*Collection entries*:
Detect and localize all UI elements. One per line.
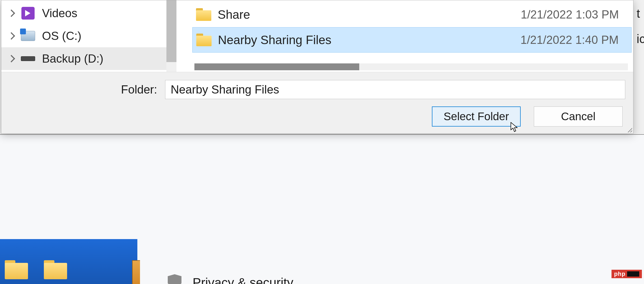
- cancel-button[interactable]: Cancel: [534, 106, 623, 127]
- folder-input-row: Folder:: [9, 80, 625, 99]
- nav-item-videos[interactable]: Videos: [1, 2, 176, 25]
- chevron-right-icon[interactable]: [8, 10, 15, 17]
- taskbar: [0, 239, 137, 284]
- file-name: Nearby Sharing Files: [218, 33, 520, 47]
- folder-icon: [196, 8, 211, 21]
- taskbar-tray[interactable]: [132, 260, 140, 284]
- file-name: Share: [218, 7, 521, 22]
- dialog-footer: Folder: Select Folder Cancel: [1, 72, 633, 133]
- clipped-text: ic: [637, 32, 644, 46]
- folder-picker-dialog: Videos OS (C:) Backup (D:): [1, 0, 633, 134]
- file-row-nearby-sharing[interactable]: Nearby Sharing Files 1/21/2022 1:40 PM: [192, 27, 632, 53]
- clipped-text: t: [637, 6, 644, 21]
- watermark-text: php: [614, 271, 626, 277]
- scrollbar-thumb[interactable]: [166, 0, 176, 62]
- watermark: php: [612, 270, 642, 278]
- horizontal-scrollbar[interactable]: [194, 63, 628, 70]
- file-list: Share 1/21/2022 1:03 PM Nearby Sharing F…: [176, 0, 633, 72]
- nav-item-label: OS (C:): [42, 29, 81, 43]
- nav-item-os-drive[interactable]: OS (C:): [1, 25, 176, 47]
- shield-icon: [168, 274, 181, 284]
- taskbar-folder-icon[interactable]: [5, 260, 28, 279]
- nav-scrollbar[interactable]: [166, 0, 176, 72]
- watermark-block: [627, 271, 639, 277]
- settings-window: Update Privacy & security Windows Update: [0, 134, 644, 284]
- folder-label: Folder:: [9, 83, 157, 96]
- folder-icon: [196, 34, 212, 46]
- file-date: 1/21/2022 1:40 PM: [520, 33, 624, 46]
- settings-item-label: Privacy & security: [193, 275, 293, 284]
- drive-icon: [21, 56, 35, 61]
- dialog-body: Videos OS (C:) Backup (D:): [1, 0, 633, 72]
- chevron-right-icon[interactable]: [8, 55, 15, 62]
- file-date: 1/21/2022 1:03 PM: [521, 8, 624, 21]
- scrollbar-thumb[interactable]: [194, 63, 359, 70]
- chevron-right-icon[interactable]: [8, 32, 15, 40]
- taskbar-folder-icon[interactable]: [44, 260, 67, 279]
- navigation-pane: Videos OS (C:) Backup (D:): [1, 0, 176, 72]
- nav-item-backup-drive[interactable]: Backup (D:): [1, 47, 176, 70]
- nav-tree: Videos OS (C:) Backup (D:): [1, 0, 176, 72]
- dialog-buttons: Select Folder Cancel: [9, 106, 625, 127]
- file-row-share[interactable]: Share 1/21/2022 1:03 PM: [192, 2, 632, 27]
- folder-name-input[interactable]: [165, 80, 625, 99]
- select-folder-button[interactable]: Select Folder: [432, 106, 521, 127]
- nav-item-label: Videos: [42, 7, 77, 20]
- nav-item-label: Backup (D:): [42, 52, 103, 65]
- videos-icon: [21, 7, 35, 20]
- drive-icon: [21, 31, 35, 41]
- settings-item-privacy[interactable]: Privacy & security: [168, 274, 293, 284]
- resize-grip[interactable]: [626, 127, 632, 132]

*What you should do*: What I need is every record written out exactly, minus the pictures.

*Output for this exercise*:
Detect and localize all UI elements. One per line.
- cancel-button[interactable]: Cancel: [534, 106, 623, 127]
- folder-input-row: Folder:: [9, 80, 625, 99]
- nav-item-videos[interactable]: Videos: [1, 2, 176, 25]
- chevron-right-icon[interactable]: [8, 10, 15, 17]
- taskbar: [0, 239, 137, 284]
- file-name: Nearby Sharing Files: [218, 33, 520, 47]
- folder-icon: [196, 8, 211, 21]
- taskbar-tray[interactable]: [132, 260, 140, 284]
- file-name: Share: [218, 7, 521, 22]
- dialog-footer: Folder: Select Folder Cancel: [1, 72, 633, 133]
- clipped-text: ic: [637, 32, 644, 46]
- folder-picker-dialog: Videos OS (C:) Backup (D:): [1, 0, 633, 134]
- file-row-nearby-sharing[interactable]: Nearby Sharing Files 1/21/2022 1:40 PM: [192, 27, 632, 53]
- clipped-text: t: [637, 6, 644, 21]
- watermark-text: php: [614, 271, 626, 277]
- scrollbar-thumb[interactable]: [166, 0, 176, 62]
- watermark: php: [612, 270, 642, 278]
- horizontal-scrollbar[interactable]: [194, 63, 628, 70]
- file-list: Share 1/21/2022 1:03 PM Nearby Sharing F…: [176, 0, 633, 72]
- nav-item-label: OS (C:): [42, 29, 81, 43]
- nav-item-os-drive[interactable]: OS (C:): [1, 25, 176, 47]
- shield-icon: [168, 274, 181, 284]
- taskbar-folder-icon[interactable]: [5, 260, 28, 279]
- nav-scrollbar[interactable]: [166, 0, 176, 72]
- watermark-block: [627, 271, 639, 277]
- settings-window: Update Privacy & security Windows Update: [0, 134, 644, 284]
- folder-label: Folder:: [9, 83, 157, 96]
- folder-icon: [196, 34, 212, 46]
- file-date: 1/21/2022 1:40 PM: [520, 33, 624, 46]
- settings-item-label: Privacy & security: [193, 275, 293, 284]
- drive-icon: [21, 56, 35, 61]
- dialog-body: Videos OS (C:) Backup (D:): [1, 0, 633, 72]
- chevron-right-icon[interactable]: [8, 55, 15, 62]
- file-date: 1/21/2022 1:03 PM: [521, 8, 624, 21]
- scrollbar-thumb[interactable]: [194, 63, 359, 70]
- chevron-right-icon[interactable]: [8, 32, 15, 40]
- taskbar-folder-icon[interactable]: [44, 260, 67, 279]
- navigation-pane: Videos OS (C:) Backup (D:): [1, 0, 176, 72]
- nav-item-backup-drive[interactable]: Backup (D:): [1, 47, 176, 70]
- nav-tree: Videos OS (C:) Backup (D:): [1, 0, 176, 72]
- dialog-buttons: Select Folder Cancel: [9, 106, 625, 127]
- file-row-share[interactable]: Share 1/21/2022 1:03 PM: [192, 2, 632, 27]
- folder-name-input[interactable]: [165, 80, 625, 99]
- select-folder-button[interactable]: Select Folder: [432, 106, 521, 127]
- nav-item-label: Videos: [42, 7, 77, 20]
- nav-item-label: Backup (D:): [42, 52, 103, 65]
- videos-icon: [21, 7, 35, 20]
- drive-icon: [21, 31, 35, 41]
- settings-item-privacy[interactable]: Privacy & security: [168, 274, 293, 284]
- resize-grip[interactable]: [626, 127, 632, 132]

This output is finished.